Todos os indivíduos haviam sido avaliados por, no mínimo, cinco dos seguintes testes comportamentais: Localização Sonora, Memória Sequencial para Sons Não Verbais, Memória Sequencial para Sons Verbais, Fala com Ruído ou Identificação de Figuras com Ruído, Dicótico de Dígitos ou Staggered Spondaic Word Test (SSW), Padrão de Frequência e Padrão de Duração, e Gaps in Noise (GIN). Os critérios de normalidade dos testes comportamentais seguiram aqueles já estabelecidos14. O indivíduo foi considerado com TPA quando apresentou pelo menos um teste alterado15.

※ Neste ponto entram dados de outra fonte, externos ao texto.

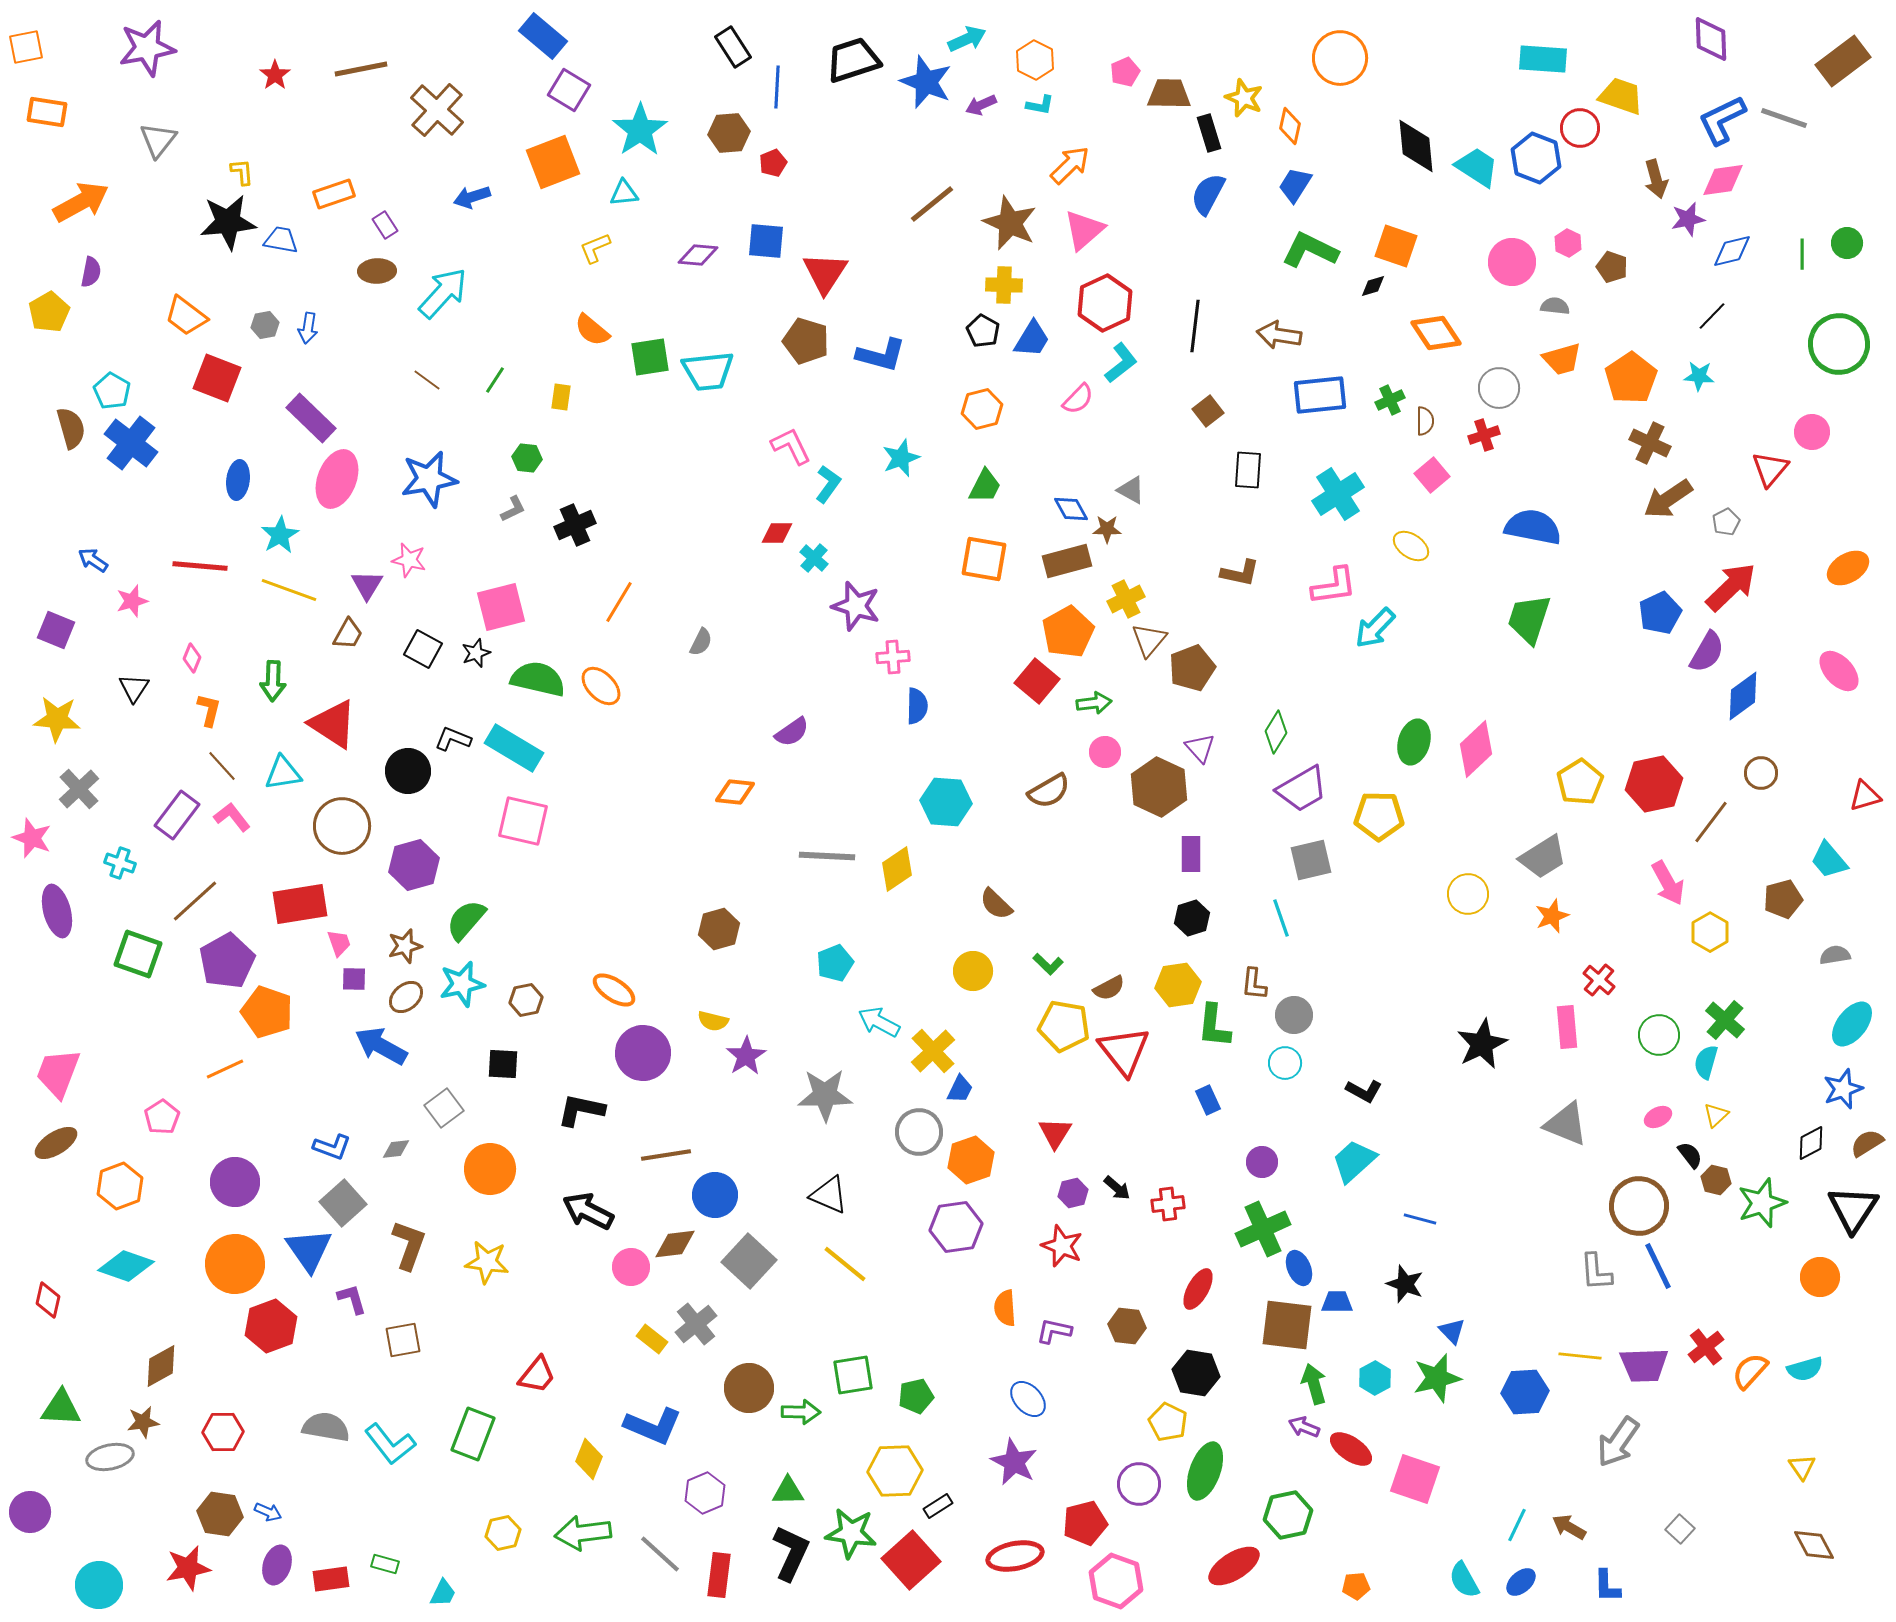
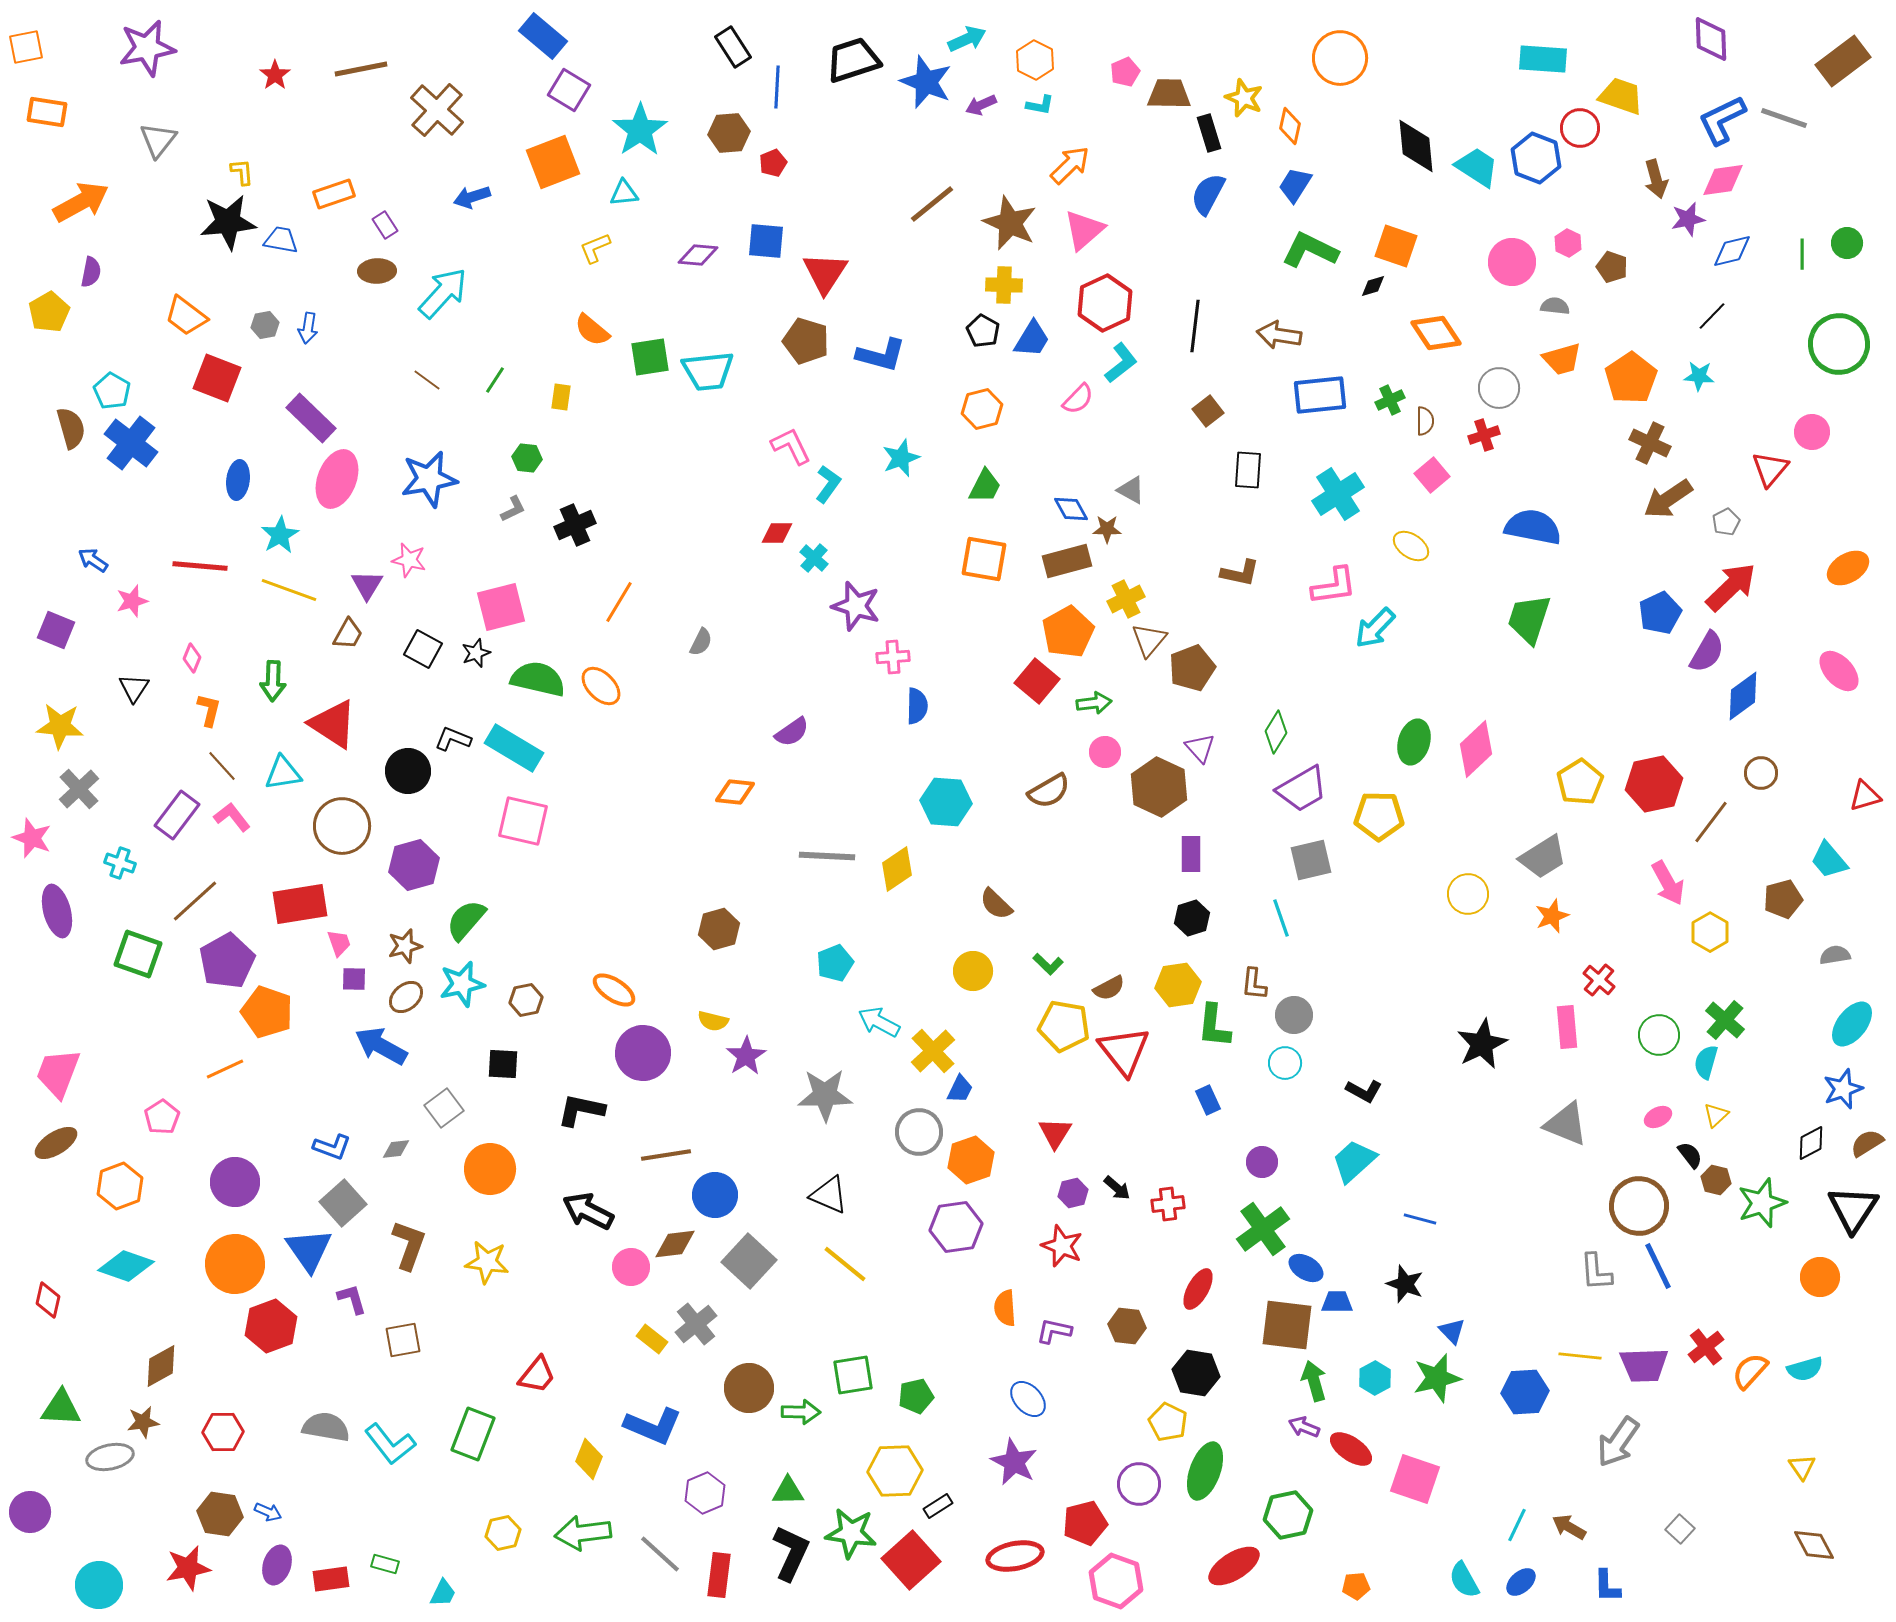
yellow star at (57, 719): moved 3 px right, 7 px down
green cross at (1263, 1229): rotated 12 degrees counterclockwise
blue ellipse at (1299, 1268): moved 7 px right; rotated 36 degrees counterclockwise
green arrow at (1314, 1384): moved 3 px up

A análise dos dados foi descritiva e qualitativa, e foi verificada a probabilidade de obter PA alterado em relação ao PEATEf alterado.

RESULTADOS

Foi observado que entre as 27 crianças com PEATEf alterado, que tiveram seus prontuários analisados, 23 apresentaram alteração de PA (Tabela 1). A partir dessa amostra, pudemos observar que há probabilidade de 85,15% de obter uma avaliação comportamental do processamento auditivo alterada em uma criança com PEATEf alterado.

Tabela 1:
Distribuição por faixa etária e gênero dos indivíduos com Potencial Evocado Auditivo e com estímulo de fala alterado, de acordo com o desempenho nos testes comportamentais do processamento auditivo

DISCUSSÃO

A análise realizada permite inferir que o PEATEf alterado tem um alto grau de precisão no diagnóstico positivo de TPA. Em outras palavras, diante de um PEATEf alterado há grande probabilidade (85,15%) de que o indivíduo demonstre alguma alteração na avaliação comportamental do PA.Resultados semelhantes também foram observados em um estudo anterior7, que observou as respostas de crianças com TPA, verificando que 80% delas possuía PEATEf alterado. Esses dados estão de acordo com estudos que evidenciaram grande relação entre alterações no PEATEf e na percepção auditiva6 7 8, e demonstraram melhoria nas respostas do PEATEf após a estimulação auditiva5 9 11.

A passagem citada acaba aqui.